When Susanna Moore gave a eulogy for old friend Joan Didion at her memorial in September, she spoke about some of the maxims Didion had given her. One of them was: “Stop running away.”
“Why would she say that?,” I ask the 77-year-old author, a magnetic woman with long silver hair cut by an iconic dark streak, remarkably elegant even over Zoom.
“It’s very hard for me to believe in stability. I’m quick to move. Maybe it’s more flattering to say I’m always in movement. But that’s, in a way, wriggling out of it. That’s making it sound romantic, adventuresome, brave … when in fact it’s about survival.”
“And have you stopped,” I ask, “running away?”

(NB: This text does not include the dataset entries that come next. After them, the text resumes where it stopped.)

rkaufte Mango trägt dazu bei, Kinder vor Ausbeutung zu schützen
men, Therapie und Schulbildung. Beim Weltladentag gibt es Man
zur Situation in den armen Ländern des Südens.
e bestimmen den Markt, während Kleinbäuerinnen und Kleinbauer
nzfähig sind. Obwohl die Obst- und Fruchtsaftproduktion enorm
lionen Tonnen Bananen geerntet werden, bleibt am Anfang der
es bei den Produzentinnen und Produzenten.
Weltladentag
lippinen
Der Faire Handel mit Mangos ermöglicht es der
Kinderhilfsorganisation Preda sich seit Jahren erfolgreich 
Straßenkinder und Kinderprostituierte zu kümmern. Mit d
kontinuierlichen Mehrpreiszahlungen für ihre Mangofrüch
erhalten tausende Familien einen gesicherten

She looks down for a moment, considering the question. “No, I don’t think I have.”
A New Frontier
Susanna Moore is publishing her ninth novel, The Lost Wife, this coming week. And just as she’s not done running away, she’s not done pushing herself into radically new territory. In this case, the territory is the frontier: mid-19th-century Minnesota, with a story inspired by the historical account of Sarah F. Wakefield’s capture by Mdewakanton warriors during the Sioux Uprising of 1862.
“During the pandemic I was, like everyone, isolated. I found myself reading captivity narratives,” she says, when I ask her how the idea for the book came to her. “They were almost all written by women, mostly in the 17th and 18th century, taking place in the Northeast. Women captured from small towns. Many of them died. Many of them were held for ransom, and some chose to stay with their captors. They married, had children, would not return.

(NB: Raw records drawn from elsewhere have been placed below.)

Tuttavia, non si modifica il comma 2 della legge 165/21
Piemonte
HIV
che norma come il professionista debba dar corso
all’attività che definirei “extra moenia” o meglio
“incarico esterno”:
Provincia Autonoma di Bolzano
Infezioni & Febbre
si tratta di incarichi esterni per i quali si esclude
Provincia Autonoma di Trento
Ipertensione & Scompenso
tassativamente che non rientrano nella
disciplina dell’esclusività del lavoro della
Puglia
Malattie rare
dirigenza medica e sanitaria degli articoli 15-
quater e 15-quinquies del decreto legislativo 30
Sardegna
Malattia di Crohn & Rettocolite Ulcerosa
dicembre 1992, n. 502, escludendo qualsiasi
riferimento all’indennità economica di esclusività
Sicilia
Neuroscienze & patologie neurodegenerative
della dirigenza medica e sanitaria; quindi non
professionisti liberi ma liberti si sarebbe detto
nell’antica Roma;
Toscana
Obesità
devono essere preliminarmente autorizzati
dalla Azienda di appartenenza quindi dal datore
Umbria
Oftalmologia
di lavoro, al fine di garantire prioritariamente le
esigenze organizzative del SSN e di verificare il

“Sarah’s story was different. It was much later, mid-19th century, and during the Civil War. There were trains. It was the West, which was unusual. And as I was reading her journal, I found that I didn’t quite believe her. I knew she was lying.”

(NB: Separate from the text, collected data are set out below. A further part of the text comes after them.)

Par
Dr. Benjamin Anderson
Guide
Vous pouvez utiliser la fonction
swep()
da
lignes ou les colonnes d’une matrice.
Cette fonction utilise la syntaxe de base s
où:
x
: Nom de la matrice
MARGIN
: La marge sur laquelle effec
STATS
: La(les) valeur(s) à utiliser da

“Maybe it’s more flattering to say I’m always in movement. But that’s … making it sound romantic, adventuresome, brave … when in fact it’s about survival.”
Often in Moore’s career, her characters (and, in certain instances, she herself) have been called distant. Aloof. In writing her own memoir, Miss Aluminum (2020), she admits she was “a little taken aback by how passive I seemed.... I can never think too far ahead. So it does appear as if I let things happen to me. But that’s not The Lost Wife. Sarah is causing things, which is why it’s necessary to lie and dissemble. She forces things to happen until she’s abducted. And then … ”
Susanna Moore just smiles. Sarah doesn’t lie for fun. From the first page, she’s on the run from a marriage so violent it’s certain to be fatal. Sarah’s lying makes her the author of her own survival.
After reading The Lost Wife, I read and re-read most of Moore’s work. I began to see lines of continuity, the layering of her obsessions, creating a palimpsest: the attention to articles of clothing, each one a costume; the braiding of sex and violence. Moore is often called a “cult” writer. I find her to be one of the most compelling novelists alive.
Her breakout, at 49, was the noir masterpiece In the Cut (1995), which was made into a Jane Campion film of the same name. Her memoir, Miss Aluminum, was published to universal praise. It put Moore the woman in a slant of spotlight.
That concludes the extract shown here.